Sequoia Capital is raising two funds, one US-based and one global growth fund, according to its new filings with the US Securities Exchange Commission (SEC).
Sequoia Capital last raised a US growth fund in 2014, prior to raising a $950-million US growth fund in 2012. A report from PE Hub, citing Thomson Reuters data, stated that Sequoia Capital raised its first global growth fund in 2012 with a capital of $700 million.
It is likely, based on the latest comments coming from senior members of Sequoia Capital’s management, that Sequoia may focus its investments on growth-stage firms abroad.
In a recent opinion piece published in The Financial Times, Michael Moritz, the chairman of Sequoia Capital and an early investor in Google, YouTube, Yahoo!, expressed concerns regarding valuations of firms in the technology space.
Moritz observed that chronically low interest rates have driven more and more money into venture capital investment, pushing valuations higher and higher. In an interaction with Bloomberg, when asked to comment on the development of a bubble, Moritz opined: “To me, it’s a more rational time than 1999, because I don’t think there’s a sort of universal feeling that every company is going to be a massive success. People are more discriminating.”
He also noted that with the rise of unicorns and decacorns, late-stage investments were “…disguised forms of debt” that were protected because of terms put in by investors, in terms of “…the ratchets, the liquidation preferences.”
The consumer healthcare venture Theranos, which raised $88.4 million to date across five funding rounds, was singled out as an example by Moritz of the current distortion in private valuations. This is a significant distortion in private capital markets that is likely to see significant correction in the near future.
This is reflected in industry sentiments, which are backed by data coming from New York-based venture capital analytics firm CB Insights. In an October brief, they noted that despite a lack of exits among technology ventures, investors continued to infuse capital into them. However, until October 2015, less value was created via exits than money invested.
The aftermath of this bubble collapsing are likely to impact major startup ecosystems worldwide, though the greater effect will be seen in Silicon Valley and the connected US startup ecosystems that have emerged in New York and Boston. With this in mind, Sequoia Capital seems intent on increasing its exposure to Asia Pacific (APAC) growth markets.
Sequoia’s APAC prospects
The APAC has large growth engines like China and India rise to prominence in recent years, alongside Southeast Asia, which is seeing a significant infusion of Japanese capital.
Sequoia Capital is already leveraging on this narrative of growth, when it jointly established a private equity fund with Huatai Securities in June this year. With exposure to the larger middle market segment of venture investment through this fund, the latest VC funds it is raising are targeted at growing its exposure to APAC VC-class assets.
Huatai Securities is China’s fourth largest securities firm, in terms of total and net assets as of the end of 2014. It is engaged in brokerage and wealth management, investment banking, asset management, as well as investment and trading. It also floated its shares in Hong Kong earlier this year in June, with its initial public offering (IPO) raising $4.5 billion in funds.

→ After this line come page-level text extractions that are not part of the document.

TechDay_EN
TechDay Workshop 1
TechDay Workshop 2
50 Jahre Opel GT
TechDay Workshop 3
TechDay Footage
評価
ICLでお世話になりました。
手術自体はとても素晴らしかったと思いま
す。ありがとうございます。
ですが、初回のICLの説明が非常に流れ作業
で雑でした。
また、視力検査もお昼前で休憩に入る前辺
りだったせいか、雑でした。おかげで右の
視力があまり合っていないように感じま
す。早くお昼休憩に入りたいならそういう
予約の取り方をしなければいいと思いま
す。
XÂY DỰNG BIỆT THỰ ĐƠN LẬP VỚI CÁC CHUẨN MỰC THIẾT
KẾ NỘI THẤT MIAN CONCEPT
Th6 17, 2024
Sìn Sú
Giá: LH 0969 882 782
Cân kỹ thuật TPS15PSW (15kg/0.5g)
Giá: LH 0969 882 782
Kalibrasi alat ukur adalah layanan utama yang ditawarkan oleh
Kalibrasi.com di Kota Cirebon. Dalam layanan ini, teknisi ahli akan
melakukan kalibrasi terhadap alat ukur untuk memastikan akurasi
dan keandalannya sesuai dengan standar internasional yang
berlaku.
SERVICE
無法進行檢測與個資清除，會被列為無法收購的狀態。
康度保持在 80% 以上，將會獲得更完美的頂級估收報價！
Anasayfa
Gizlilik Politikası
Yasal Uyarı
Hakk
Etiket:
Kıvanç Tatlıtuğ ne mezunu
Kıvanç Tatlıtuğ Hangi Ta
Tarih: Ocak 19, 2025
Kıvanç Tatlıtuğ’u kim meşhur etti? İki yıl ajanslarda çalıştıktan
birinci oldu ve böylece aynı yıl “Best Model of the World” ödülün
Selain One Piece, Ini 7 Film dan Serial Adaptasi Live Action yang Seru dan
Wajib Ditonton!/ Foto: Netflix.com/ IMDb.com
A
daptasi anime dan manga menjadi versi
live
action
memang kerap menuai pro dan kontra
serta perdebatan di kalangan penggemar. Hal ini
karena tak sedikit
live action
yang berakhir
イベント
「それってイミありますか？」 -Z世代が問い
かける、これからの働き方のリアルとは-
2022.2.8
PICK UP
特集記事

The Wall Street Journal noted that this was the second largest IPO for 2015. Prior to Huatai’s IPO closing, Hong Kong was the fourth-largest IPO venue globally, maintaining listing volumes at $7.2 billion. It was overshadowed by New York where $9 billion was raised.
According to Asia Asset Management, the two firms established a PE fund aimed at raising $1.6 billion to invest in China’s healthcare, consumption, telecommunication, media and technology (TMT), and high-end manufacturing sectors. This joint fund would “…focus on opportunities related to red-chip stocks”, a reference to mainland Chinese firms incorporated outside of the mainland and listed in Hong Kong.
It would also target investments in firms seeking to list in the restricted A-shares market and mainland Chinese enterprises acquiring foreign businesses as part of their growth strategies.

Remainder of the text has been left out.